I went to Duolingo because an NPR piece said something about it teaching you Klingon.

Now, I have little interest in learning Klingon, and I never understood Worf when he talked in his native tongue, but I was curious to see what it all looked like. I was guessing a lot of vowels all in a row, with funky accents over them to boot.

And the languages that Duolingo does teach are the standards. You're not getting Hebrew or Swahili with this (free) app.

Actually, you do get a few ones you might not expect: Indonesian, Korean, Dutch, Romanian, etc, along with the now standards: French, German, Italian, Spanish, Portuguese, Japanese and Chinese.

It's been eons since I've taken French, so I thought this is where I'd start.

I've never done Rosetta Stone, so I don't really know how that works, though I hear good things about it. And when studying French in high school and college, I just stumbled. I could pretty much read things ok. I even might be able to eke out writing some. I was the ugly American when it came to speaking it  - and if someone speaking fluent French talked to me, I was just utterly lost. I could pick out words here and there, but the way the language just flows off their tongue, I can't say I'm good at that.

While you can 'test out' of certain levels, I opted not to and start with the basics. And the basics are fairly basic on Doulingo.

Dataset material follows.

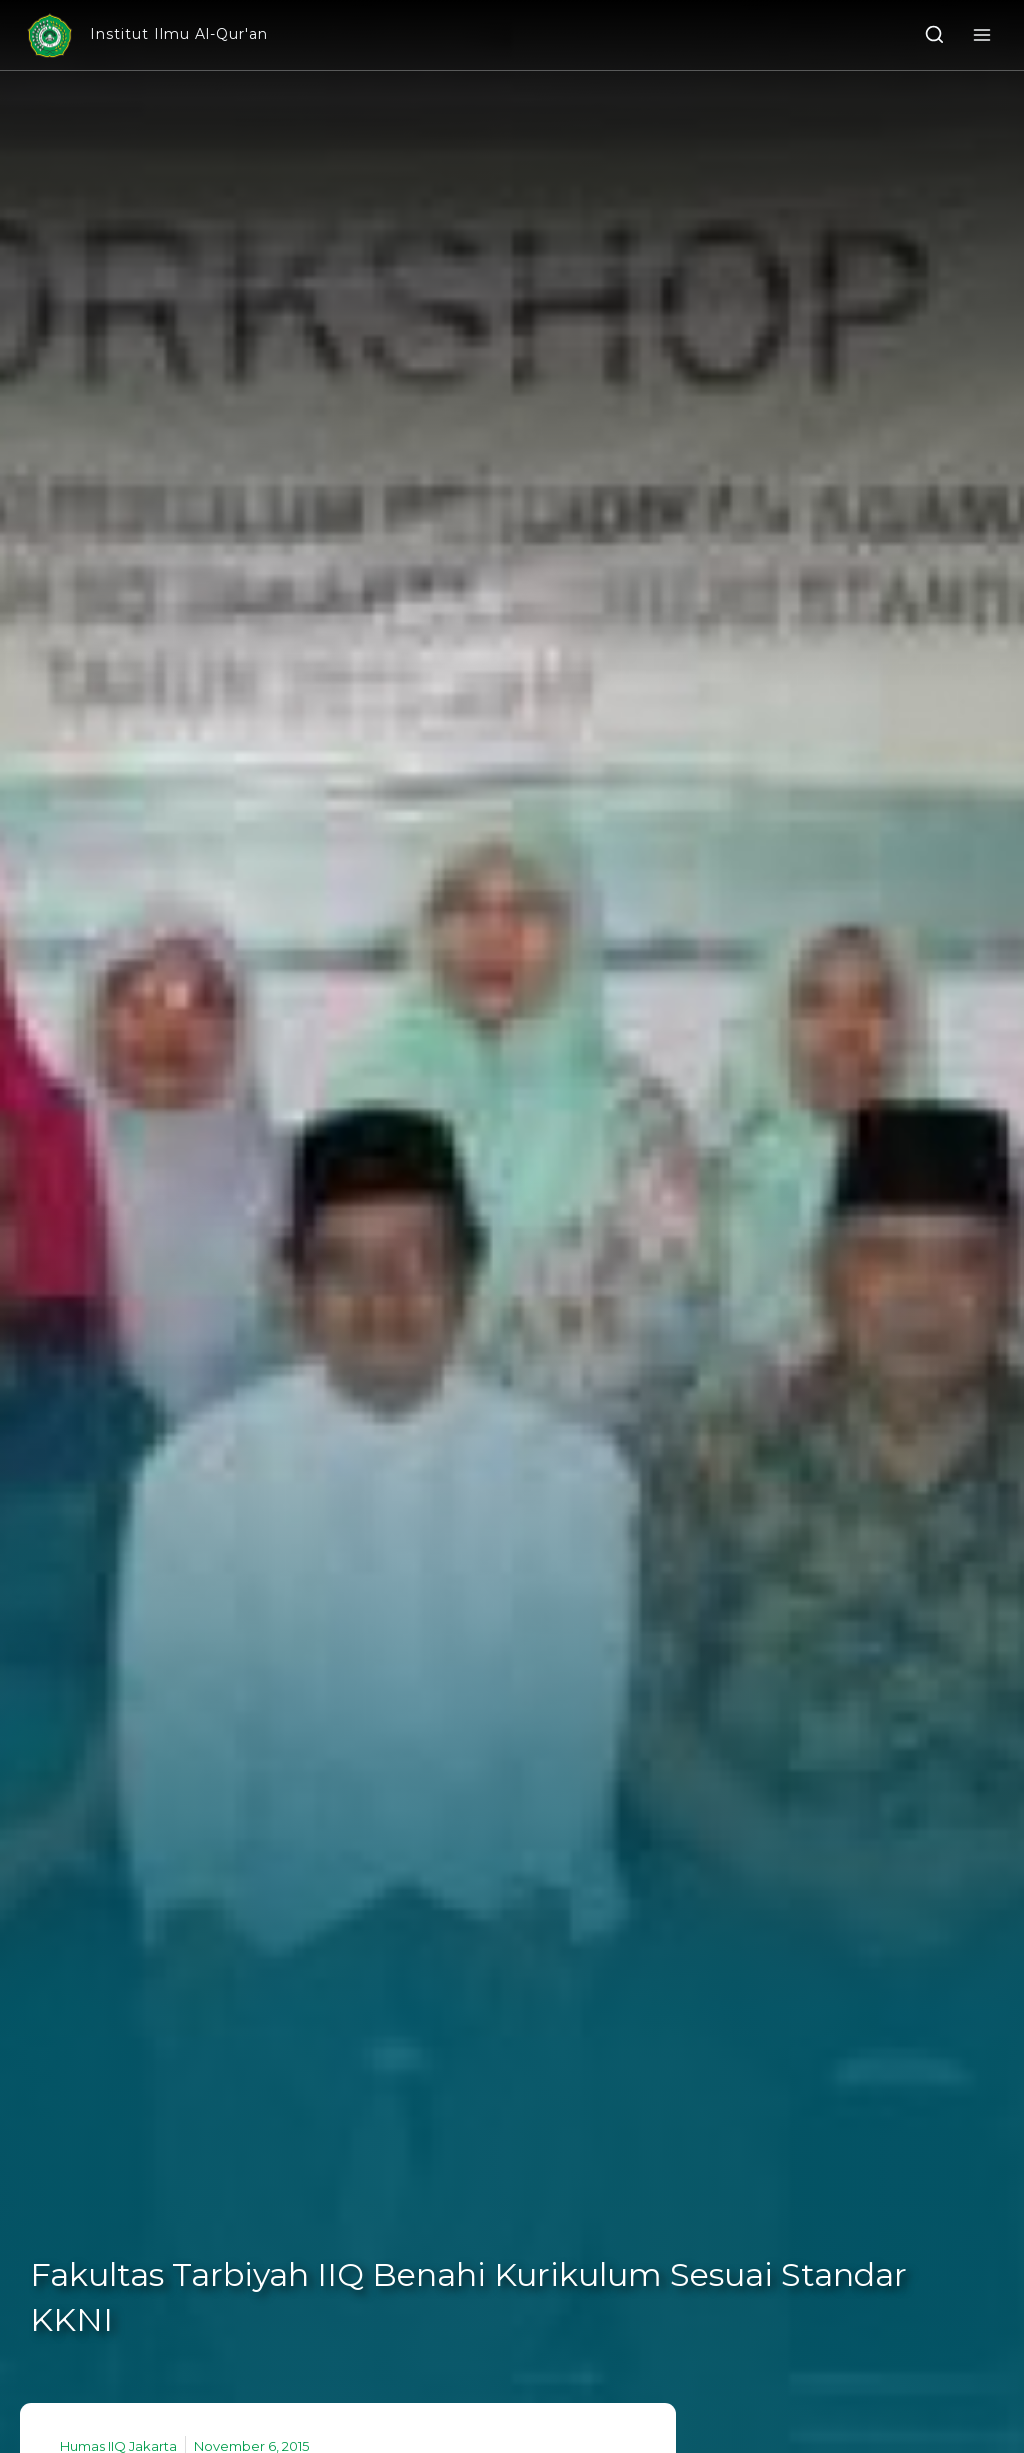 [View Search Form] (934, 35)
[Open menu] (981, 34)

You might not know the French word for 'boy', but if you can't pick it out in picture form, you're kind of fucked from the start.

But it is not all pictures, and I get where the app is coming from. It is about repetition in each level, even though each level gets more challenging. And even with the higher levels, they will throw a few lower level questions in, I suppose to test your retention skills.

Pretty sneaky Sis.

So you have levels of Basic, Phrases, Animals, Clothing, Plurals.....and so on.

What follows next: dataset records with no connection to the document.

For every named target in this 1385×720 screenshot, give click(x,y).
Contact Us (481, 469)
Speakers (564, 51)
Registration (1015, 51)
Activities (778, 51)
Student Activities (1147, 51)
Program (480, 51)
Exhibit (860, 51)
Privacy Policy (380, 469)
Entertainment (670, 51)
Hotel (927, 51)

You have parts where you say a phrase, using a mic, back to the app.

You have written items where you translate from English to French and then others from French to English. And again with the repetition with words, phrases, conjugation, etc.

I won't say there is a trick to doing this, but attention to detail is important. I have fat-fingered the choice of words to make the sentence and not noticed and hit submit. Or I have moved to fast and put the words in the wrong order and hit submit. I don't get credit for those activities and you can't go 'back' to fix them. 

I also noticed, if you have them in the wrong order (or up there incorrectly to begin with) you can move them with your finger to the appropriate place, as long as you don't hit 'submit'. 

...and of course, you get the all too important results page at the end of each lesson to know you get a gold star!  I mean, let's face it, it's all about the affirmation.

So after I become fluent in French, I suppose I can try to move on to another language.

Only time will tell if it helps me understand a fluent speaking Frog, but if it gets me from point A to point B when traveling, so be it. That's all I need.

"Où sont les toilettes s’il te plaît?"

I may as well start with the most important question I will have - right?

Anyhoo.....I'm liking Duolingo. if it would only teach me Klingon.


Ur-spo said...

I have a few Rosetta stones; this app looks very much like it in set up.

Brett said...

Better brush up on the French and Dutch before you come to Europe (although Nicolas and I can be your in-house translators for those languages...).